By James Ward, PA
Irish people will be able to once again travel to other EU member states from July 19th, the Government has confirmed.
Ireland will broadly implement the EU’s digital Covid certificate from July 19th, facilitating travel between EU member states, Norway, Switzerland, Liechtenstein and Iceland.
The digital Covid certificate will facilitate free movement in the EU for people who have been vaccinated or can provide a negative PCR test taken 72 hours prior to arrival.
However, restrictions will remain in place for Great Britain and the US.
Minister for Transport Eamon Ryan said: “By the 19th of July, we will remove the ban on non-essential travel.

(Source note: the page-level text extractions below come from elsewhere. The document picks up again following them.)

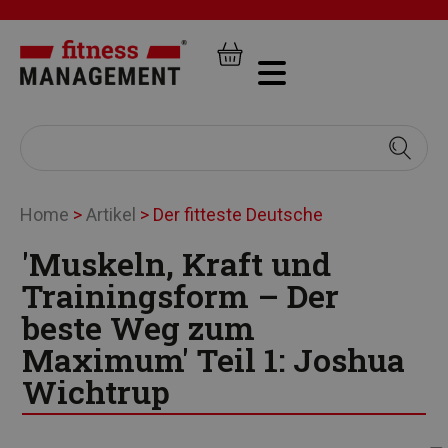
Home
>
Artikel
>
Der fitteste Deutsche
'Muskeln, Kraft und
Trainingsform – Der
beste Weg zum
Maximum' Teil 1: Joshua
Wichtrup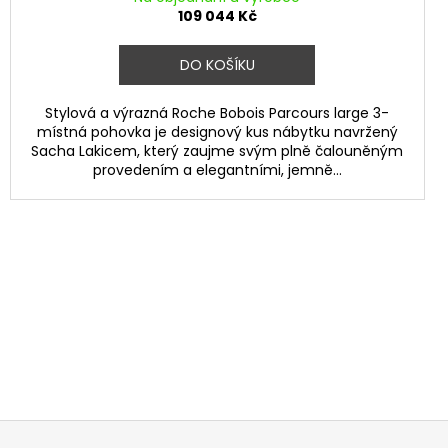
109 044 Kč
DO KOŠÍKU
Stylová a výrazná Roche Bobois Parcours large 3-
místná pohovka je designový kus nábytku navržený
Sacha Lakicem, který zaujme svým plně čalouněným
provedením a elegantními, jemně...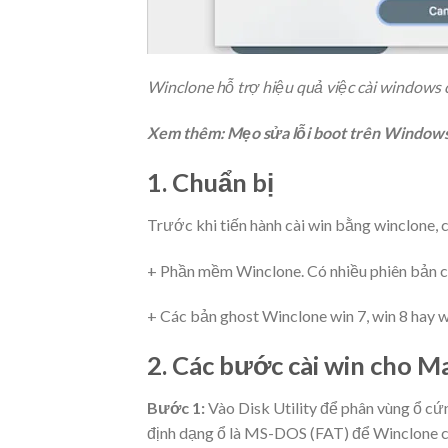
Winclone hỗ trợ hiệu quả việc cài windows
Xem thêm: Mẹo sửa lỗi boot trên Windows
1. Chuẩn bị
Trước khi tiến hành cài win bằng winclone, 
+ Phần mềm Winclone. Có nhiều phiên bản ch
+ Các bản ghost Winclone win 7, win 8 hay w
2. Các bước cài win cho 
Bước 1
:
Vào Disk Utility để phân vùng ổ cứng
định dạng ổ là MS-DOS (FAT) để Winclone có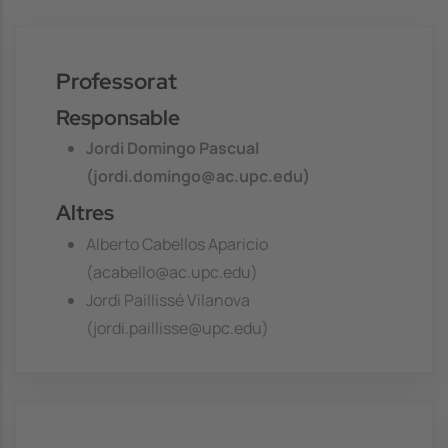
Professorat
Responsable
Jordi Domingo Pascual
(jordi.domingo@ac.upc.edu)
Altres
Alberto Cabellos Aparicio
(acabello@ac.upc.edu)
Jordi Paillissé Vilanova
(jordi.paillisse@upc.edu)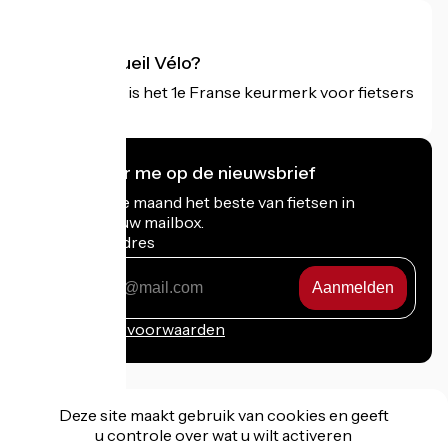
Wat is Accueil Vélo?
Accueil Vélo is het 1e Franse keurmerk voor fietsers
op vakantie.
Ik abonneer me op de nieuwsbrief
Ontvang elke maand het beste van fietsen in
Frankrijk in uw mailbox.
Mijn e-mailadres
Mijn
e-
mailadres
Inschrijvingsvoorwaarden
Deze site maakt gebruik van cookies en geeft
u controle over wat u wilt activeren
Gefinancierd in het kader van Destination France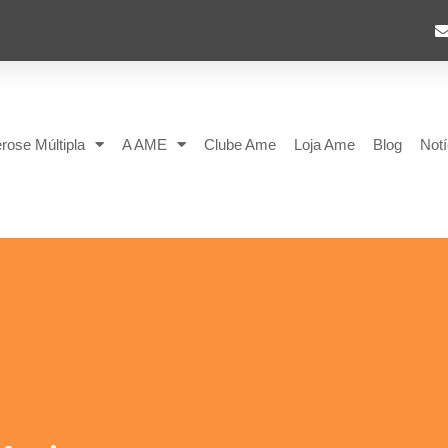
rose Múltipla
A AME
Clube Ame
Loja Ame
Blog
Notí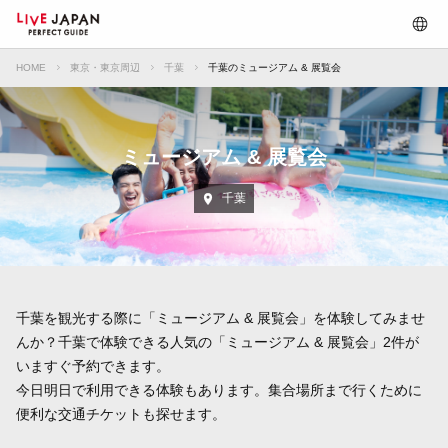
HOME
東京・東京周辺
千葉
千葉のミュージアム & 展覧会
ミュージアム & 展覧会
千葉
千葉を観光する際に「ミュージアム & 展覧会」を体験してみませ
んか？千葉で体験できる人気の「ミュージアム & 展覧会」2件が
いますぐ予約できます。
今日明日で利用できる体験もあります。集合場所まで行くために
便利な交通チケットも探せます。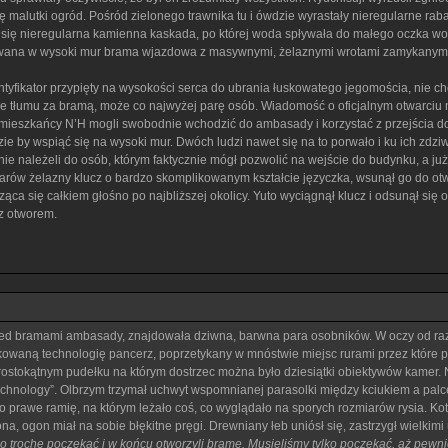
ię malutki ogród. Pośród zielonego trawnika tu i ówdzie wyrastały nieregularne rab
a się nieregularna kamienna kaskada, po której woda spływała do małego oczka wok
na w wysoki mur brama wjazdowa z masywnymi, żelaznymi wrotami zamykanymi na k
ntyfikator przypięty na wysokości serca do ubrania łuskowatego jegomościa, nie ch
e tłumu za bramą, może co najwyżej parę osób. Wiadomość o oficjalnym otwarciu ni
ieszkańcy N’H mogli swobodnie wchodzić do ambasady i korzystać z przejścia do sa
ie by wspiąć się na wysoki mur. Dwóch ludzi nawet się na to porwało i ku ich zdziw
e należeli do osób, którym faktycznie mógł pozwolić na wejście do budynku, a już 
ów żelazny klucz o bardzo skomplikowanym kształcie języczka, wsunął go do otworu 
się całkiem głośno po najbliższej okolicy. Yuto wyciągnął klucz i odsunął się od
z otworem.
d bramami ambasady, znajdowała dziwna, barwna para osobników. W oczy od razu z
waną technologię pancerz, poprzetykany w mnóstwie miejsc rurami przez które prz
rostokątnym pudełku na którym dostrzec można było dziesiątki obiektywów kamer. N
echnology”. Olbrzym trzymał uchwyt wspomnianej parasolki między kciukiem a pal
ego prawe ramię, na którym leżało coś, co wyglądało na sporych rozmiarów rysia. 
a, ogon miał na sobie błękitne pręgi. Drewniany łeb uniósł się, zastrzygł wielkimi 
o trochę poczekać i w końcu otworzyli bramę. Musieliśmy tylko poczekać, aż pewni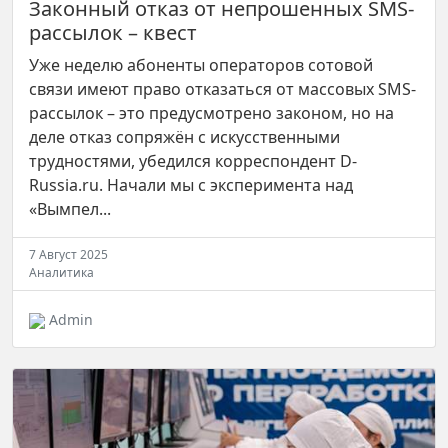
Законный отказ от непрошенных SMS-
рассылок – квест
Уже неделю абоненты операторов сотовой
связи имеют право отказаться от массовых SMS-
рассылок – это предусмотрено законом, но на
деле отказ сопряжён с искусственными
трудностями, убедился корреспондент D-
Russia.ru. Начали мы с эксперимента над
«Вымпел...
7 Август 2025
Аналитика
Admin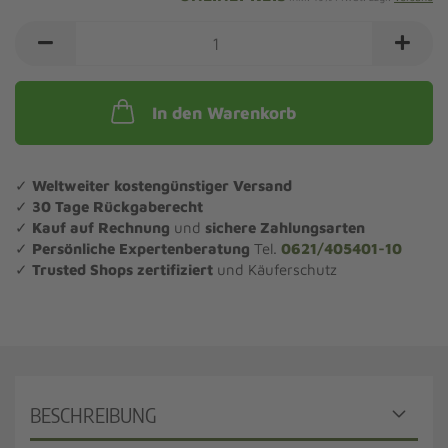
In den Warenkorb
✓
Weltweiter kostengünstiger Versand
✓
30 Tage Rückgaberecht
✓
Kauf auf Rechnung
und
sichere Zahlungsarten
✓
Persönliche Expertenberatung
Tel.
0621/405401-10
✓
Trusted Shops zertifiziert
und Käuferschutz
BESCHREIBUNG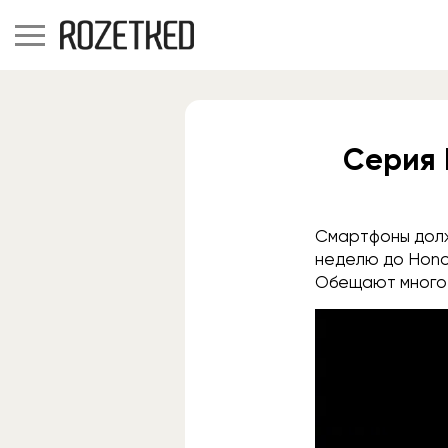
Серия 
Смартфоны должн
неделю до Honor
Обещают много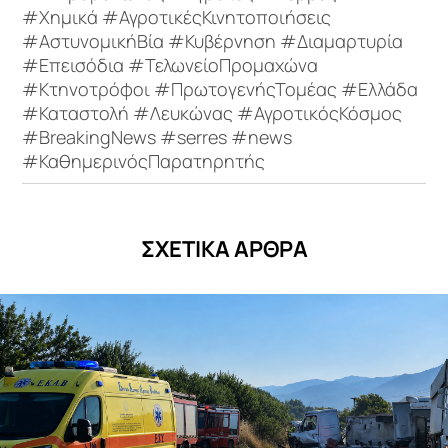
#Χημικά #ΑγροτικέςΚινητοποιήσεις
#ΑστυνομικήΒία #Κυβέρνηση #Διαμαρτυρία
#Επεισόδια #ΤελωνείοΠρομαχώνα
#Κτηνοτρόφοι #ΠρωτογενήςΤομέας #Ελλάδα
#Καταστολή #Λευκώνας #ΑγροτικόςΚόσμος
#BreakingNews #serres #news
#ΚαθημερινόςΠαρατηρητής
ΣΧΕΤΙΚΑ ΑΡΘΡΑ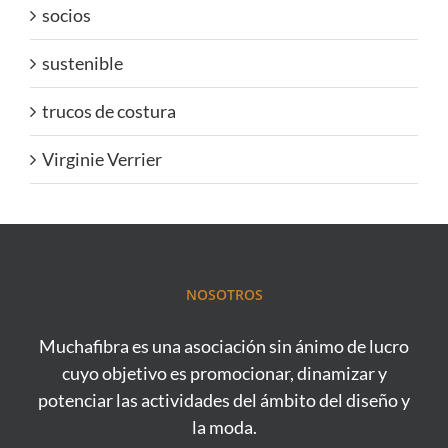
socios
sustenible
trucos de costura
Virginie Verrier
NOSOTROS
Muchafibra es una asociación sin ánimo de lucro
cuyo objetivo es promocionar, dinamizar y
potenciar las actividades del ámbito del diseño y
la moda.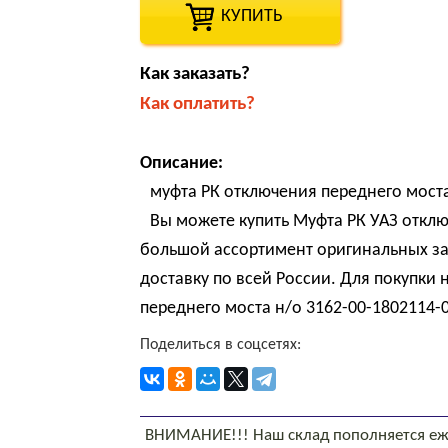
КУПИТЬ
Как заказать?
Как оплатить?
Описание:
муфта РК отключения переднего мост
Вы можете купить Муфта РК УАЗ отклю
большой ассортимент оригинальных за
доставку по всей России. Для покупки
переднего моста н/о 3162-00-1802114-0
Поделиться в соцсетях:
ВНИМАНИЕ!!! Наш склад пополняется еж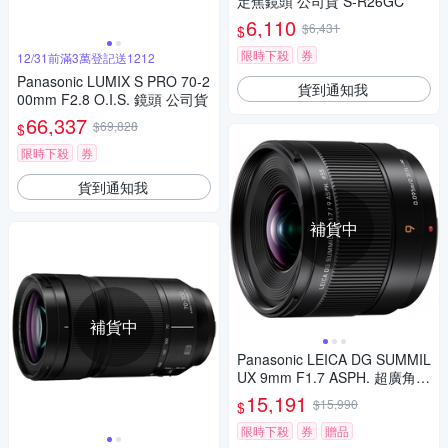
定焦鏡頭 公司貨 S-R26GC
6,110
$6,431
$
限時下殺
券
12/31前滿3萬登記送1212
Panasonic LUMIX S PRO 70-2
貨到通知我
00mm F2.8 O.I.S. 鏡頭 公司貨
66,337
$69,828
$
限時下殺
券
貨到通知我
補貨中
補貨中
Panasonic LEICA DG SUMMIL
UX 9mm F1.7 ASPH. 超廣角
定焦鏡頭 公司貨 H-X09GC
15,191
$15,990
$
限時下殺
券
贈品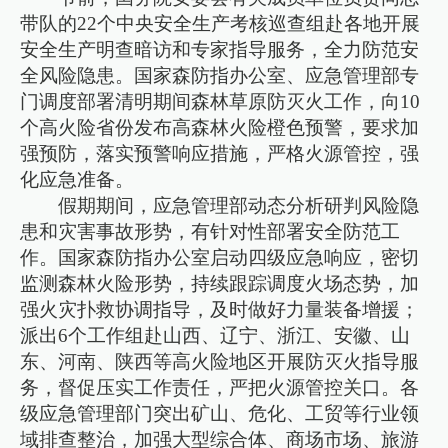
带队的22个中央安全生产考核巡查组赴各地开展
安全生产明查暗访和专家指导服务，全力防范安
全风险隐患。国家森防指办公室、应急管理部专
门调度部署清明期间森林草原防灭火工作，向10
个高火险省份发布高森林火险橙色预警，要求加
强预防，落实预警响应措施，严格火源管控，强
化应急准备。
假期期间，应急管理部动态分析研判风险隐
患和灾害事故形势，有针对性部署安全防范工
作。国家森防指办公室启动四级应急响应，密切
监测森林火险形势，持续跟踪调度火场态势，加
强火灾扑救协调指导，及时做好力量装备增援；
派出6个工作组赴山西、辽宁、浙江、安徽、山
东、河南、陕西等高火险地区开展防灭火指导服
务，督促压实工作责任，严把火源管控关口。各
级应急管理部门突出矿山、危化、工贸等行业领
域排查整治，加强大型综合体、商场市场、旅游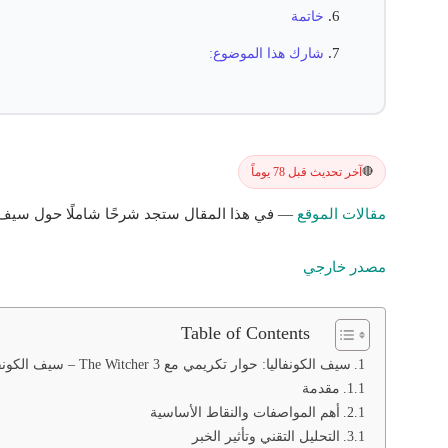
خاتمة
شارك هذا الموضوع:
آخر تحديث قبل 78 يوماً
🔴
مقالات الموقع
— في هذا المقال ستجد شرحًا شاملًا حول سيف الك
مصدر خارجي
Table of Contents
سيف الكونفاليا: حوار تكريمي مع The Witcher 3 – سيف الكونفاليا وتأثيره
مقدمة
أهم المواصفات والنقاط الأساسية
التحليل التقني وتأثير الخبر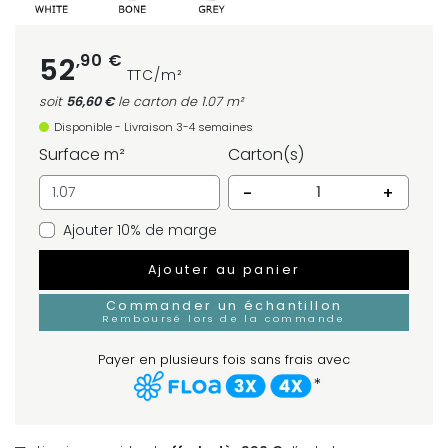
,90 €
52
TTC/m²
soit
56,60 €
le carton
de 1.07 m²
Disponible - Livraison 3-4 semaines
Surface m²
Carton(s)
-
+
Ajouter 10% de marge
Ajouter au panier
Commander un échantillon
Remboursé lors de la commande
Payer en plusieurs fois sans frais avec
*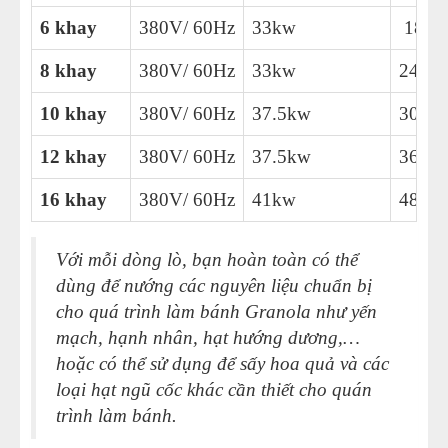
6 khay
380V/ 60Hz
33kw
180-4
8 khay
380V/ 60Hz
33kw
240-5
10 khay
380V/ 60Hz
37.5kw
300-7
12 khay
380V/ 60Hz
37.5kw
360- 
16 khay
380V/ 60Hz
41kw
480- 
Với mỗi dòng lò, bạn hoàn toàn có thể
dùng để nướng các nguyên liệu chuẩn bị
cho quá trình làm bánh Granola như yến
mạch, hạnh nhân, hạt hướng dương,…
hoặc có thể sử dụng để sấy hoa quả và các
loại hạt ngũ cốc khác cần thiết cho quán
trình làm bánh.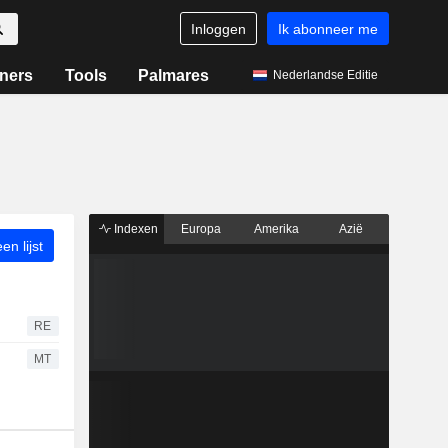
Inloggen
Ik abonneer me
ners
Tools
Palmares
Nederlandse Editie
Indexen
Europa
Amerika
Azië
n lijst
RE
MT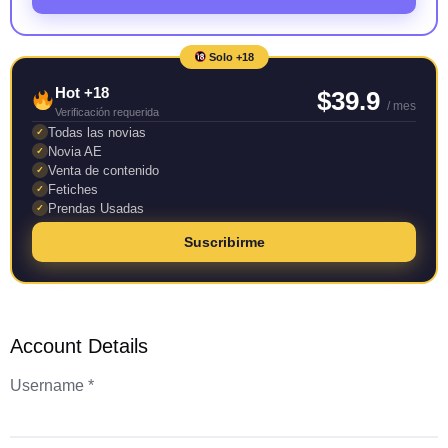
Solo +18
Hot +18
$39.9
/ mes
Verificación requerida
Todas las novias
✓
Novia AE
✓
Venta de contenido
✓
Fetiches
✓
Prendas Usadas
✓
Suscribirme
Account Details
Username *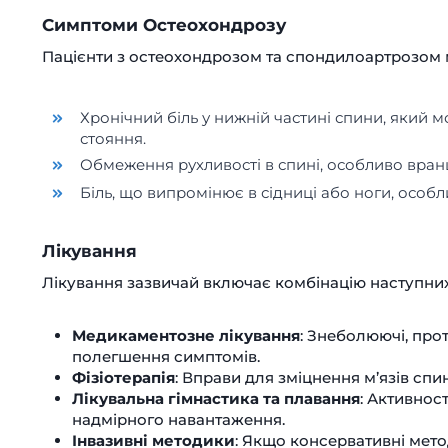
Симптоми Остеохондрозу
Пацієнти з остеохондрозом та спондилоартрозом 
Хронічний біль у нижній частині спини, який 
стояння.
Обмеження рухливості в спині, особливо вранці
Біль, що випромінює в сідниці або ноги, особл
Лікування
Лікування зазвичай включає комбінацію наступних 
Медикаментозне лікування
: Знеболюючі, про
полегшення симптомів.
Фізіотерапія
: Вправи для зміцнення м’язів сп
Лікувальна гімнастика та плавання
: Активност
надмірного навантаження.
Інвазивні методики
: Якщо консервативні метод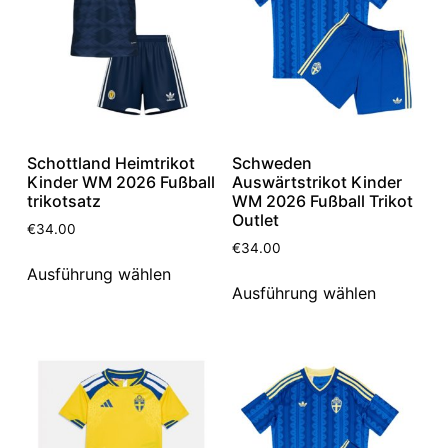
Schottland Heimtrikot
Schweden
Kinder WM 2026 Fußball
Auswärtstrikot Kinder
trikotsatz
WM 2026 Fußball Trikot
Outlet
€
34.00
€
34.00
Ausführung wählen
Ausführung wählen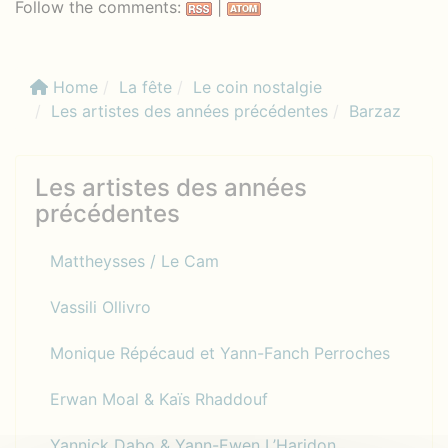
Follow the comments:
|
Home
La fête
Le coin nostalgie
Les artistes des années précédentes
Barzaz
Les artistes des années
précédentes
Mattheysses / Le Cam
Vassili Ollivro
Monique Répécaud et Yann-Fanch Perroches
Erwan Moal & Kaïs Rhaddouf
Yannick Dabo & Yann-Ewen L’Haridon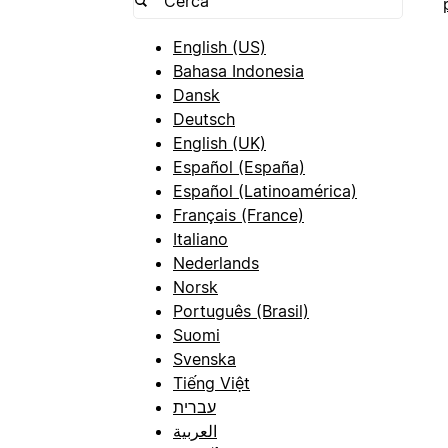
English (US)
Bahasa Indonesia
Dansk
Deutsch
English (UK)
Español (España)
Español (Latinoamérica)
Français (France)
Italiano
Nederlands
Norsk
Português (Brasil)
Suomi
Svenska
Tiếng Việt
עברית
العربية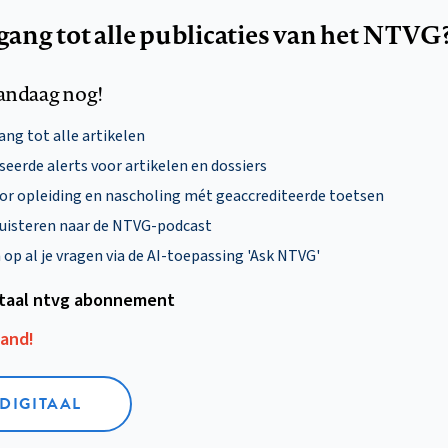
egang tot alle publicaties van het NTVG
andaag nog!
ng tot alle artikelen
eerde alerts voor artikelen en dossiers
oor opleiding en nascholing mét geaccrediteerde toetsen
uisteren naar de NTVG-podcast
p al je vragen via de AI-toepassing 'Ask NTVG'
itaal ntvg abonnement
aand!
 DIGITAAL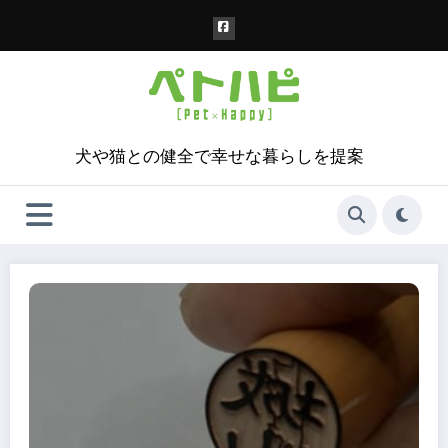
コ
ン
テ
ン
ツ
へ
ス
犬や猫との健全で幸せな暮らしを提案
キ
ッ
プ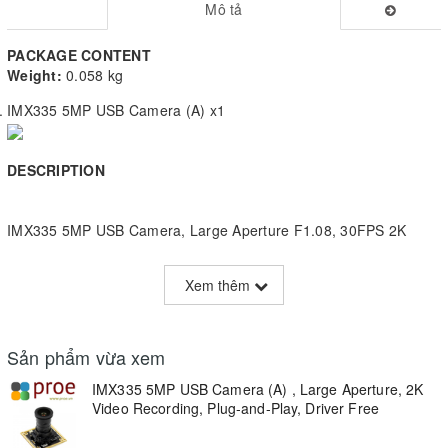
Mô tả
PACKAGE CONTENT
Weight:
0.058 kg
IMX335 5MP USB Camera (A) x1
DESCRIPTION
IMX335 5MP USB Camera, Large Aperture F1.08, 30FPS 2K
Video Recording, Plug-And-Play, Driver Free
Xem thêm
5MP M12 CAMERA MODULE
IMX335 Sensor, USB Port, Manually Focusing
Sản phẩm vừa xem
Specifications
IMX335 5MP USB Camera (A) , Large Aperture, 2K
Video Recording, Plug-and-Play, Driver Free
PIXELS
5MP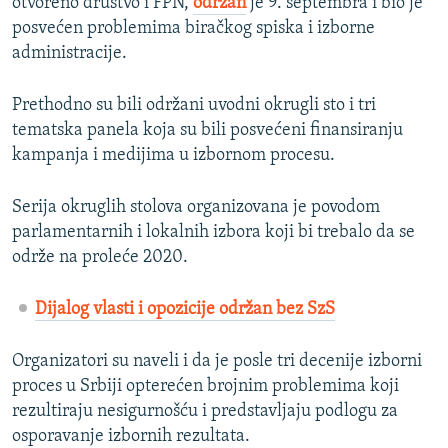
otvoreno društvo i FPN,
održan
je 9. septembra i bio je
posvećen problemima biračkog spiska i izborne
administracije.
Prethodno su bili održani uvodni okrugli sto i tri
tematska panela koja su bili posvećeni finansiranju
kampanja i medijima u izbornom procesu.
Serija okruglih stolova organizovana je povodom
parlamentarnih i lokalnih izbora koji bi trebalo da se
održe na proleće 2020.
Dijalog vlasti i opozicije održan bez SzS
Organizatori su naveli i da je posle tri decenije izborni
proces u Srbiji opterećen brojnim problemima koji
rezultiraju nesigurnošću i predstavljaju podlogu za
osporavanje izbornih rezultata.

“We will also fully implement the digital Covid cert, which means that anyone coming from an EU country who has been vaccinated, or has recovered from Covid, or can show a negative PCR test, will be able to move here freely, come back home freely.”
Children who are not vaccinated or have not recovered from Covid will still need a PCR test to travel.
Mr Ryan said the return of international travel was not without risk, noting that variants of concerns could cause case numbers to rise.
“We have to be careful as we make this transition,” he said.
Similar restrictions will be in place for non-EU countries or “third countries”, which will include the US and the UK.
Mr Ryan said that while the UK is a “very close and important neighbour to us”, concerns remain about the Indian variant, which has become the dominant strain there.
He added: “We will require people arriving from Great Britain to self-quarantine at home unless they have been fully vaccinated.
We are looking forward to a really positive summer. I hope some of our population enjoys all that an Irish summer can offer – others will enjoy a holiday abroad or reconnecting with friends and family overseas, and I hope we will welcome tourists back as well.
— Eamon Ryan (@EamonRyan) May 28, 2021
“We will keep this under review and I hope later this summer we will be able to open up further to the common travel area, that we have the privilege of sharing with the United Kingdom.
“Mandatory auto quarantine will be retained for what we expect to be a very small number of countries and will only be used in relation to variants of concern.”
An “emergency brake” system will apply to non-EU/EEA countries, designed to allow a swift response to the emergence of a variant of concern or variant of interest.
Government advice will be to avoid travel to a country where the emergency brake has been applied.
A passenger arriving from a country where the emergency brake has been applied will have to undergo mandatory hotel quarantine, if they cannot provide valid proof that they have been vaccinated.
The approach to travel outside the EU/EEA will also apply to travel to and from Great Britain and the US.
Sinn Féin response
Sinn Féin leader Mary Lou McDonald welcomed the return of international travel in mid-July but warned it has to be done safely.
“I’m sure we are all breathing a huge sigh of relief that at last we are going to regain some of the freedom that we had lost for such a long time,” Ms McDonald told RTÉ.
“Of course at some stage non-essential travel has to resume, the issue here is that it’s done safely.
“Over the last year and more we’ve had many long, hard debates around the use of quarantine, the very necessary use of quarantine, to keep the population safe.
“It needs to be held on reserve, as a public health measure, to be deployed to keep people safe.
“We need to follow the public health advice, of course travelling has to resume at some stage, we can’t live in splendid isolation.
“But just be clear, it always has to be in the context of keeping people safe and being aware that the virus is still out there, and there are some really, really nasty variants.”
Responding to the news, Aer Lingus welcomed the plan but was critical of the delay in the resumption of the common travel area with Great Britain and the failure to introduce rapid antigen testing for travel.
A spokesperson said: “Flying schedules will be a fraction of normal levels for some time to come.
“While Aer Lingus welcomes the easing of travel restrictions announced today, it will not facilitate a significant level of travel to and from Ireland during the critical summer months of 2021.
“It is also disappointing that the reopening of the common travel area is delayed and that EU-approved rapid antigen testing has not been approved as a standard of pre-departure testing.”
The airline said it is facing significant restructuring to rebuild its network and financial strength following the pandemic.